Indicators Support Stronger Outlook for Q2 GDP, Fed on Hold

  • The ISM Manufacturing Index decreased to a still-positive 54.8 in April.
  • U.S. Real Disposable Personal Income increased by 0.5 percent in March.
  • The Personal Consumption Expenditure Price Index fell by 0.2 percent in March.
  • After inflation, Real Consumer Spending increased by 0.3 percent in March.
  • Construction Spending eased by 0.2 percent in March.
  • No Fed rate hike this week.

Real GDP increased at a meager 0.7 percent annualized rate in the first quarter. Today’s economic indicators are consistent with our expectations for strong growth in the current second quarter. Back-of-the-envelope calculations get us up to about 3.0 percent or better real GDP growth rate for the second quarter. This Friday we will begin our May U.S. Economic Update and take an in-depth look at GDP for Q2 and beyond.
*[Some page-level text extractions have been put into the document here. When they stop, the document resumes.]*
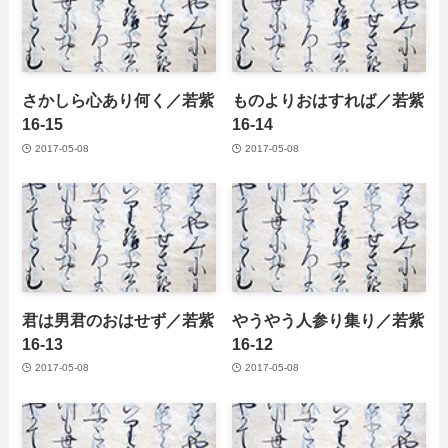
さかしら心あり何く／若紫
ものよりおはすれば／若紫
16-15
16-14
2017-05-08
2017-05-08
君は男君のおはせず／若紫
やうやう人参り集り／若紫
16-13
16-12
2017-05-08
2017-05-08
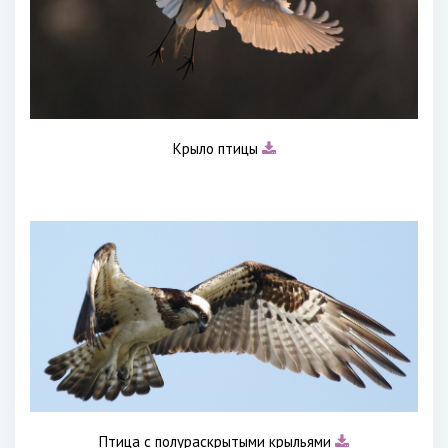
Крыло птицы
Птица с полураскрытыми крыльями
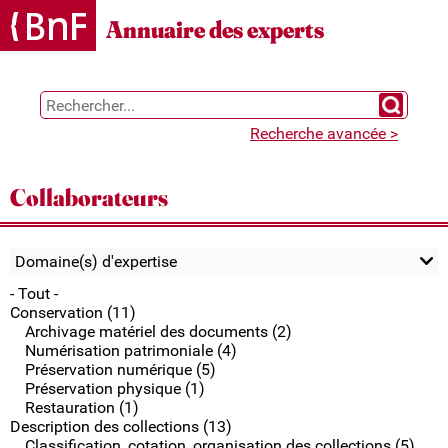
Gestion des cookies
Annuaire des experts
Chercher 
Recherche avancée >
Collaborateurs
Domaine(s) d'expertise
- Tout -
Conservation (11)
Archivage matériel des documents (2)
Numérisation patrimoniale (4)
Préservation numérique (5)
Préservation physique (1)
Restauration (1)
Description des collections (13)
Classification, cotation, organisation des collections (5)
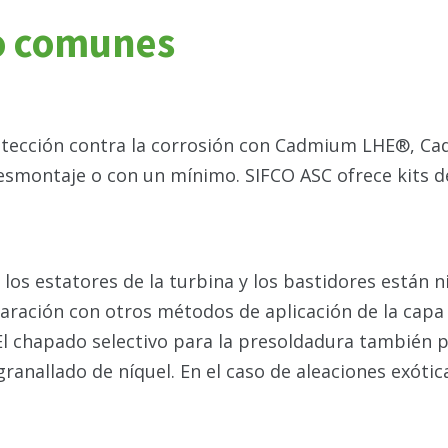
so comunes
protección contra la corrosión con Cadmium LHE®, 
 desmontaje o con un mínimo. SIFCO ASC ofrece kits 
, los estatores de la turbina y los bastidores están 
aración con otros métodos de aplicación de la capa 
El chapado selectivo para la presoldadura también 
anallado de níquel. En el caso de aleaciones exótic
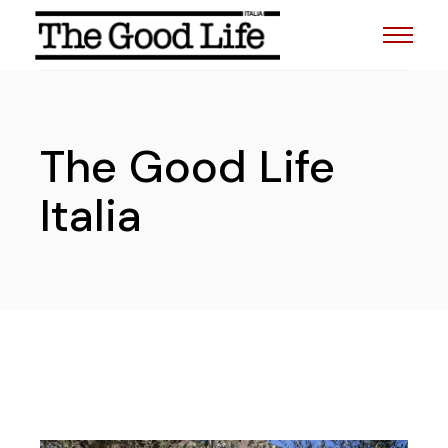
The Good Life
Italia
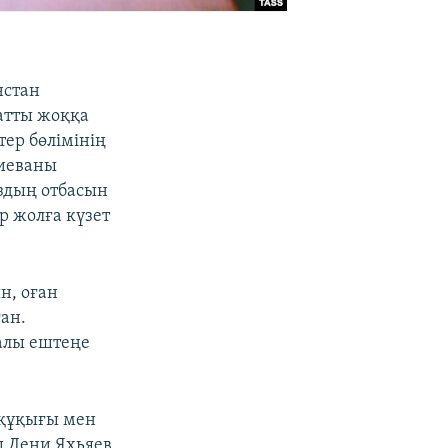
нстан
ратты жоққа
ер бөлімінің
лиеваны
здың отбасын
р жолға күзет
н, оған
ан.
алы ештеңе
 құқығы мен
ы Дени Яхьяев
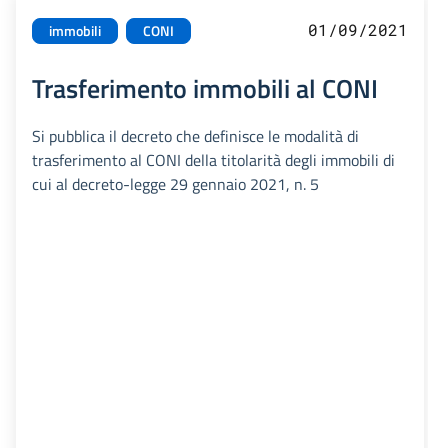
01/09/2021
immobili
CONI
Trasferimento immobili al CONI
Si pubblica il decreto che definisce le modalità di
trasferimento al CONI della titolarità degli immobili di
cui al decreto-legge 29 gennaio 2021, n. 5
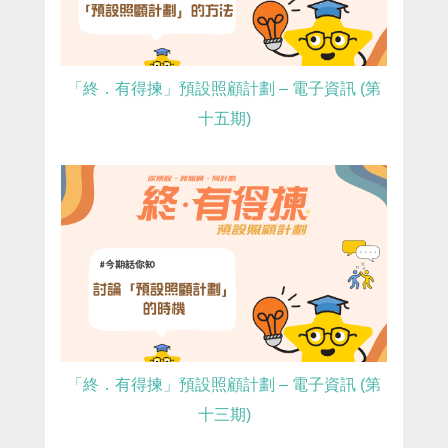
「終．有得揀」預設照顧計劃 – 電子資訊 (第
十五期)
「終．有得揀」預設照顧計劃 – 電子資訊 (第
十三期)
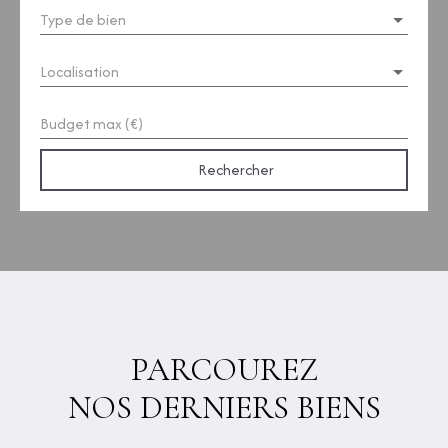
Type de bien
Localisation
Budget max (€)
Rechercher
PARCOUREZ
NOS DERNIERS BIENS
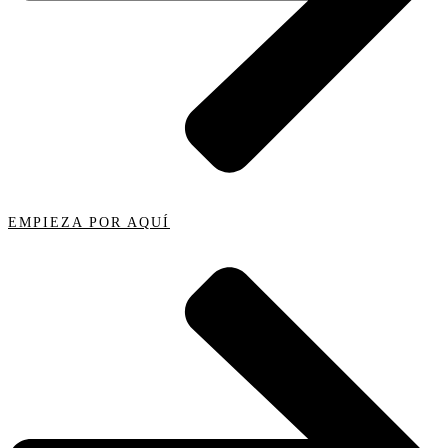
EMPIEZA POR AQUÍ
We expect to publish our May U.S. update early next week.

The ISM Manufacturing Index dipped from a strong 57.2 reading in March, to a still-positive 54.8 in April. Nine out of the 10 sub-indexes remain in expansion territory, including new orders, production and employment. Sixteen out of 18 industries reported growth. Only the apparel industry reported contraction in April. Anecdotal comments were positive. So even though auto manufacturing looks like it may have peaked for this cycle, in term of unit production, other manufacturing industries are still feeling a tailwind from improving U.S. and global conditions.
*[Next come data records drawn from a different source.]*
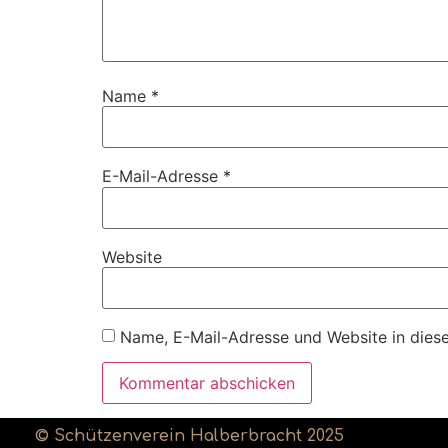
Name
*
E-Mail-Adresse
*
Website
Name, E-Mail-Adresse und Website in dies
© Schützenverein Halberbracht 2025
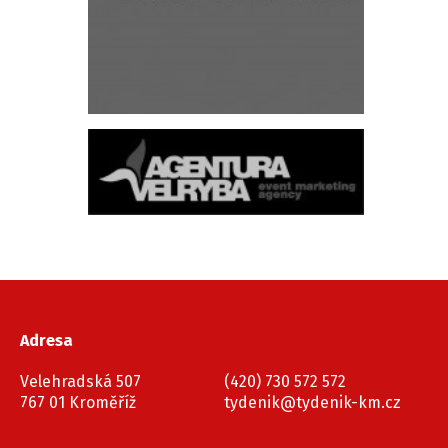
Adresa
Velehradská 507
(420) 730 572 572
767 01 Kroměříž
tydenik@tydenik-km.cz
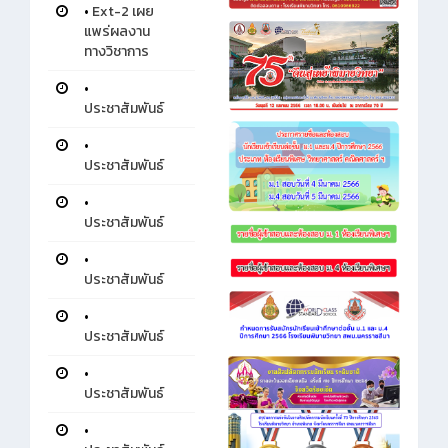
•
Ext-2 เผย
แพร่ผลงาน
ทางวิชาการ
•
ประชาสัมพันธ์
•
ประชาสัมพันธ์
•
ประชาสัมพันธ์
•
ประชาสัมพันธ์
•
ประชาสัมพันธ์
•
ประชาสัมพันธ์
•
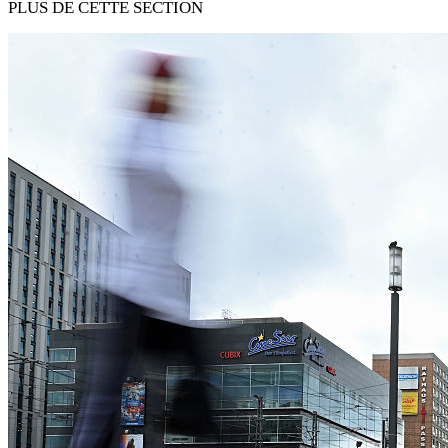
PLUS DE CETTE SECTION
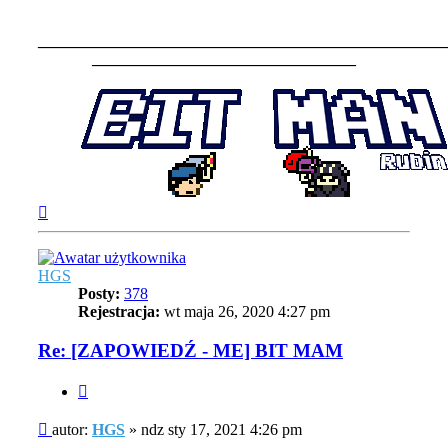
___________________________________________________
_________________________________
Na
górę
HGS
Posty:
378
Rejestracja:
wt maja 26, 2020 4:27 pm
Re: [ZAPOWIEDŹ - ME] BIT MAM
Cytuj
Post
autor:
HGS
»
ndz sty 17, 2021 4:26 pm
Weak consumer spending was the major reason that Q1 GDP growth was tepid. In the March income and spending data we see reasons to expect stronger consumer spending in Q2. Furthermore, we expect that the Q1 dip in auto sales will not be repeated in Q2 and that the weather-related drag on consumer spending in Q1 will abate. Real disposable personal income increased by 0.5 percent in March with the help of declining energy prices. The personal consumption expenditure price index fell by 0.2 percent in March as gasoline prices declined. Real consumer spending increased by a solid 0.3 percent for the month, even as nominal spending was unchanged. We are also looking for a rebound in payroll job growth in April to support consumer spending and overall Q2 GDP growth. The employment report will be released by the Bureau of Labor Statistics this Friday morning. We will have complete coverage.

Total construction spending eased by 0.2 percent in March. Private residential construction spending increased by 1.2 percent, driven by multifamily projects. Private nonresidential construction spending dipped by 1.3 percent as both office and commercial projects eased. Total public construction declined by 0.9 percent. Over the year ending in March, total public construction spending is down 6.5 percent. Here is where a new infrastructure program from the Trump Administration could result in a major turnaround.
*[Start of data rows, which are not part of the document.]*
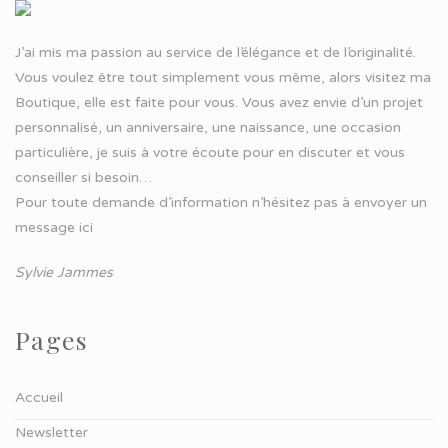
J’ai mis ma passion au service de l’élégance et de l’originalité.
Vous voulez être tout simplement vous même, alors visitez ma
Boutique, elle est faite pour vous. Vous avez envie d’un projet
personnalisé, un anniversaire, une naissance, une occasion
particulière, je suis à votre écoute pour en discuter et vous
conseiller si besoin…
Pour toute demande d’information n’hésitez pas à
envoyer un
message ici
Sylvie Jammes
Pages
Accueil
Newsletter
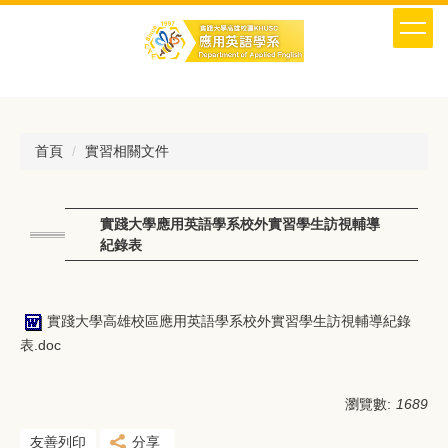
跳
到
主
要
內
容
區
首頁
實習相關文件
實踐大學應用英語學系校外實習學生訪視輔導
紀錄表
實踐大學高雄校區應用英語學系校外實習學生訪視輔導紀錄
表.doc
瀏覽數:
1689
友善列印
分享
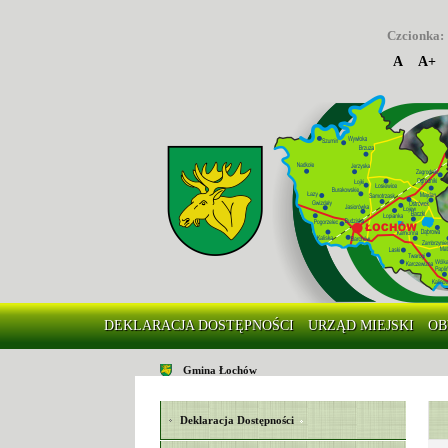
Czcionka:
A
A+
DEKLARACJA DOSTĘPNOŚCI
URZĄD MIEJSKI
OB
Gmina Łochów
Deklaracja Dostępności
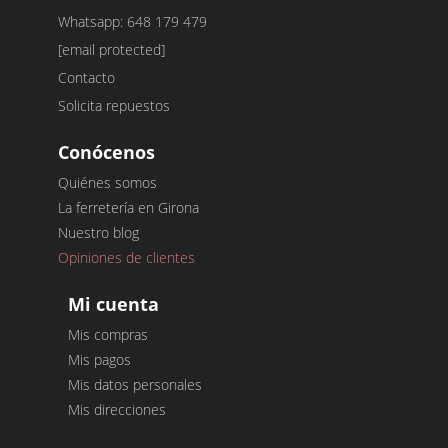
Whatsapp: 648 179 479
[email protected]
Contacto
Solicita repuestos
Conócenos
Quiénes somos
La ferretería en Girona
Nuestro blog
Opiniones de clientes
Mi cuenta
Mis compras
Mis pagos
Mis datos personales
Mis direcciones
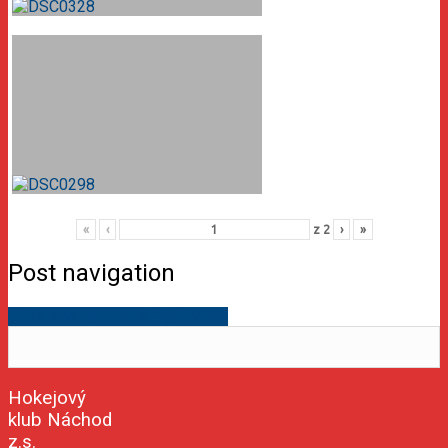
«
‹
z
2
›
»
Post navigation
←
Za sportem na náměstí 2020
Hokejový
klub Náchod
z.s.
The Federal Open Market Committee is meeting over this Tuesday and Wednesday to discuss the economy and monetary policy. We expect to see no changes to interest policy when the FOMC issues its policy announcement Wednesday afternoon. There might be some mention of the plans for balance sheet roll in the policy announcement, but plans have likely not yet been finalized and the policy statement is usually too brief to contain a detailed description of a complicated process. Instead the minutes of the May 2/3 FOMC meeting may yield more information about balance sheet reduction when they are made public on May 24. We expect the next fed funds rate range hike to come on June 14. The fed funds futures market shows a cumulative implied probability of about 66 percent for a rate hike on June 14.

Market Reaction: U.S. equity markets opened with gains. The yield on the 10-year Treasury bond is up to 2.31 percent. NYMEX crude is down to $48.68/barrel. Natural gas futures are down to $3.25/mmbtu.